Restate each entry below word for word, without skipping any.

——

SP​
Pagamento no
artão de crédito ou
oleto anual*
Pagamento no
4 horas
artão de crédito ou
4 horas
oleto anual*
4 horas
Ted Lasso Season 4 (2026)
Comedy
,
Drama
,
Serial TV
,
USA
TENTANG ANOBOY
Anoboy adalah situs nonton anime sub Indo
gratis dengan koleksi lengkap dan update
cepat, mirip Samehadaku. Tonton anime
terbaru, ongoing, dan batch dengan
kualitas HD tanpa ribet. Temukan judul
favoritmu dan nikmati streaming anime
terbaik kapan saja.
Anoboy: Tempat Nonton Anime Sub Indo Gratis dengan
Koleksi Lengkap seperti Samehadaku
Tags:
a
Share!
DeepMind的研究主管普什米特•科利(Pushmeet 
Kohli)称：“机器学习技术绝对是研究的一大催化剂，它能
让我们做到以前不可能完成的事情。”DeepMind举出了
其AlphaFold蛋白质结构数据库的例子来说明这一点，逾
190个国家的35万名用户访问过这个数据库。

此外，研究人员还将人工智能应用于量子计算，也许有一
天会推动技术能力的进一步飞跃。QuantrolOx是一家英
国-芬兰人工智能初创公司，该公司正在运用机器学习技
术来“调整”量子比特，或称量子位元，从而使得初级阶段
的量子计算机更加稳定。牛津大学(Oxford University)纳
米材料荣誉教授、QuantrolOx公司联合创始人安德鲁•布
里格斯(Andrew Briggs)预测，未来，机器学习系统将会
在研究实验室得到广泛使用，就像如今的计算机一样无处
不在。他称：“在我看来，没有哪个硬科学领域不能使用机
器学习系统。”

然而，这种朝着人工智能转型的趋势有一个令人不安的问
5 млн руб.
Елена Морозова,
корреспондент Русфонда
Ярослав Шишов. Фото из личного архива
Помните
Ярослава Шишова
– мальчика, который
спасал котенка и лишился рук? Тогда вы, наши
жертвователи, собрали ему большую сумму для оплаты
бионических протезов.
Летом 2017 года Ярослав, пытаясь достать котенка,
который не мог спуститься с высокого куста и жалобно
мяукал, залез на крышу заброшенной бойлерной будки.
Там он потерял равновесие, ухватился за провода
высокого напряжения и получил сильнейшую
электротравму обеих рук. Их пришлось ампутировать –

——

- **ANSWER AREA**:
SP​
Pagamento no
artão de crédito ou
oleto anual*
Pagamento no
4 horas
artão de crédito ou
4 horas
oleto anual*
4 horas
Ted Lasso Season 4 (2026)
Comedy
,
Drama
,
Serial TV
,
USA
TENTANG ANOBOY
Anoboy adalah situs nonton anime sub Indo
gratis dengan koleksi lengkap dan update
cepat, mirip Samehadaku. Tonton anime
terbaru, ongoing, dan batch dengan
kualitas HD tanpa ribet. Temukan judul
favoritmu dan nikmati streaming anime
terbaik kapan saja.
Anoboy: Tempat Nonton Anime Sub Indo Gratis dengan
Koleksi Lengkap seperti Samehadaku
Tags:
a
Share!
DeepMind的研究主管普什米特•科利(Pushmeet 
Kohli)称：“机器学习技术绝对是研究的一大催化剂，它能
让我们做到以前不可能完成的事情。”DeepMind举出了
其AlphaFold蛋白质结构数据库的例子来说明这一点，逾
190个国家的35万名用户访问过这个数据库。

此外，研究人员还将人工智能应用于量子计算，也许有一
天会推动技术能力的进一步飞跃。QuantrolOx是一家英
国-芬兰人工智能初创公司，该公司正在运用机器学习技
术来“调整”量子比特，或称量子位元，从而使得初级阶段
的量子计算机更加稳定。牛津大学(Oxford University)纳
米材料荣誉教授、QuantrolOx公司联合创始人安德鲁•布
里格斯(Andrew Briggs)预测，未来，机器学习系统将会
在研究实验室得到广泛使用，就像如今的计算机一样无处
不在。他称：“在我看来，没有哪个硬科学领域不能使用机
器学习系统。”

然而，这种朝着人工智能转型的趋势有一个令人不安的问
5 млн руб.
Елена Морозова,
корреспондент Русфонда
Ярослав Шишов. Фото из личного архива
Помните
Ярослава Шишова
– мальчика, который
спасал котенка и лишился рук? Тогда вы, наши
жертвователи, собрали ему большую сумму для оплаты
бионических протезов.
Летом 2017 года Ярослав, пытаясь достать котенка,
который не мог спуститься с высокого куста и жалобно
мяукал, залез на крышу заброшенной бойлерной будки.
Там он потерял равновесие, ухватился за провода
высокого напряжения и получил сильнейшую
электротравму обеих рук. Их пришлось ампутировать –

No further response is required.